He had led the east Port-of- Spain band, BP Renegades, to nine National Panorama titles and was bestowed with the Humming Bird Medal of Merit (Silver) in 1987 as well as the Chaconia Medal (Silver) in 1995 and an honorary doctorate from UWI in 2003 for his contribution to culture and the steelband movement .
Throughout his stellar career, Samaroo was also associated with Arima Angel Harps, Deltones and Sangre Grande Cordettes .
The late arranger is survived by his wife, Balmatie, and four children, one of whom, Amrit, has followed in his father’s footsteps .
As the coffin bearing Samaroo’s remains was being wheeled to the front of the church, young arranger Duvonne Stewart rendered a haunting piece on the pan to the tune of “Jesus Joy of Man’s Desiring.” Minutes later, Samaroo’s comrade in the steelband fraternity, fellow arranger Len “Boogsie” Sharpe, gave a frenzied performance of “Memories by the Mighty Sparrow.” The piece elicited applause from mourners .
Samaroo’s humility and dedication to his family and the steelband was the common theme which ran through the tributes at his farewell service .
Close friend Hollick Rajkumar described Samaroo as a noble and gifted gentleman, “one of the most honourable men who have walked this land.” Rajkumar, who said he had known Samaroo since the 1980s, also read aloud several brief tributes from others close to the late panman. BP Renegades’ manager Michael Marcano, hailed Samaroo as the band’s godfather .
“Renegades is Jit and Jit is Renegades,” Marcano said .
Pan Trinbago president Keith Diaz recalled that many Renegades’ members were sceptical of Samaroo’s abilities when he was first introduced to the band in the early 1970s .
He joked that Renegades, in those days, “had a lot of villains” and Samaroo, “had to have protection” when carrying out training sessions .

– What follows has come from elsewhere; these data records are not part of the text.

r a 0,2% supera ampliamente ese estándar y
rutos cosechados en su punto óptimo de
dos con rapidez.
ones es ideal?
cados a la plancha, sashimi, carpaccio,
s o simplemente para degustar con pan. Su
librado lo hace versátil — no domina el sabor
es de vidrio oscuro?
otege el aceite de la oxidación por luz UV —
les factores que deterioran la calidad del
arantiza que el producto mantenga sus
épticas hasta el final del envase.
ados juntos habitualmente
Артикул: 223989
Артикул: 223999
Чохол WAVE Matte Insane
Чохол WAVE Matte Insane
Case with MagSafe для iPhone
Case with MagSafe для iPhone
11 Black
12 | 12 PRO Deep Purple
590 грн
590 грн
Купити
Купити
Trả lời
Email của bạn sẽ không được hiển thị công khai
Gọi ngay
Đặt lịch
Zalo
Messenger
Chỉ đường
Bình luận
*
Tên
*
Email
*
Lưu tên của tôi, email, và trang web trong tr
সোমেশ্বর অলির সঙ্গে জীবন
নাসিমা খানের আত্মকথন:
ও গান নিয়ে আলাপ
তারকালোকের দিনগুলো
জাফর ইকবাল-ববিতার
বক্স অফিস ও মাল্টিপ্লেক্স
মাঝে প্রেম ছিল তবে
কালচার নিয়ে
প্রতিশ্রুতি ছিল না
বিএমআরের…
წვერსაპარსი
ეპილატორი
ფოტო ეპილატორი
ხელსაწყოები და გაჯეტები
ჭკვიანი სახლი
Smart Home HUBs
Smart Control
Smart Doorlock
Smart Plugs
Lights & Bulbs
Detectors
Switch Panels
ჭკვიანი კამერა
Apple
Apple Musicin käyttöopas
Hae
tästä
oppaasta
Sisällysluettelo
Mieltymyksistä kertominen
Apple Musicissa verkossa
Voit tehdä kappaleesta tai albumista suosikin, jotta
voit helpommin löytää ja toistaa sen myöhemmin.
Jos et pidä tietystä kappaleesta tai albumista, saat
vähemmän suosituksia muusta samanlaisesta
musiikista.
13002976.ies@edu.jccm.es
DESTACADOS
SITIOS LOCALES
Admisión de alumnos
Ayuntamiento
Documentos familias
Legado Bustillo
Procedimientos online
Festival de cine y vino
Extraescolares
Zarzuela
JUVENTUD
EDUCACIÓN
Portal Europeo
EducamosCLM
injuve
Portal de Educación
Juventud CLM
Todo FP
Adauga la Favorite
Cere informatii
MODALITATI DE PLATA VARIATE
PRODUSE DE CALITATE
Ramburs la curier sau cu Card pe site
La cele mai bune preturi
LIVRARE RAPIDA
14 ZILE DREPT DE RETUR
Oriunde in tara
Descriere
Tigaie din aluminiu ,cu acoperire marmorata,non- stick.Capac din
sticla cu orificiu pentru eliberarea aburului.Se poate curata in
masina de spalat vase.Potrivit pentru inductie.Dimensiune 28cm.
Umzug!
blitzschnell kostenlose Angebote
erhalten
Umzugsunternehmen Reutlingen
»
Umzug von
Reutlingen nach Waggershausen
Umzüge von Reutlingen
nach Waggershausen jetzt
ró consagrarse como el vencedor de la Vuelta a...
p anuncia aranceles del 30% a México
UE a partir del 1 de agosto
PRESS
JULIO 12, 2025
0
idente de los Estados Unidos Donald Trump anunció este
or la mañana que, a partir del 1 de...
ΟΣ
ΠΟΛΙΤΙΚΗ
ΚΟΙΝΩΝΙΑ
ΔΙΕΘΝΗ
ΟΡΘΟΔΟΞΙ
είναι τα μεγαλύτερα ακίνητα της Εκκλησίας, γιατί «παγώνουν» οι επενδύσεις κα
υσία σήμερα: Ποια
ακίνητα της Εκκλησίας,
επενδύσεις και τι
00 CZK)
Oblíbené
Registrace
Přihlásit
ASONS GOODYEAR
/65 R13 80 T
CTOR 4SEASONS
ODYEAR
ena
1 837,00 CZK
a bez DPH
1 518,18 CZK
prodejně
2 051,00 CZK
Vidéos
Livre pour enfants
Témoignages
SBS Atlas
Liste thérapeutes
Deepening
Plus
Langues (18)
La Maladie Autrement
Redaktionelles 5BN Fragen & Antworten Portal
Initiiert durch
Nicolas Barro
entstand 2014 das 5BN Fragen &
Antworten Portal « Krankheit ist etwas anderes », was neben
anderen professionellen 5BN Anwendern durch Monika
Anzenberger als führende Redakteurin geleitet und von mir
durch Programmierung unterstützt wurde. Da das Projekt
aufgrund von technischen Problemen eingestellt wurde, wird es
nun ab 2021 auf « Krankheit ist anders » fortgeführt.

“I praise Renegades for holding on to him,” Diaz said .
Diaz said Samaroo’s greatest accomplishment was his arrangement of “Miss Supporter,” for the Sangre Grande Cordettes, some years ago .
He urged listeners to a get a copy of the Samaroo Jets CD, Portrait of Trinidad .
Samaroo’s children recalled their father’s love for western movies, international news, cricket the Mighty Sparrow (Slinger Francisco) and Lord Kitchener (Aldwyn Roberts) .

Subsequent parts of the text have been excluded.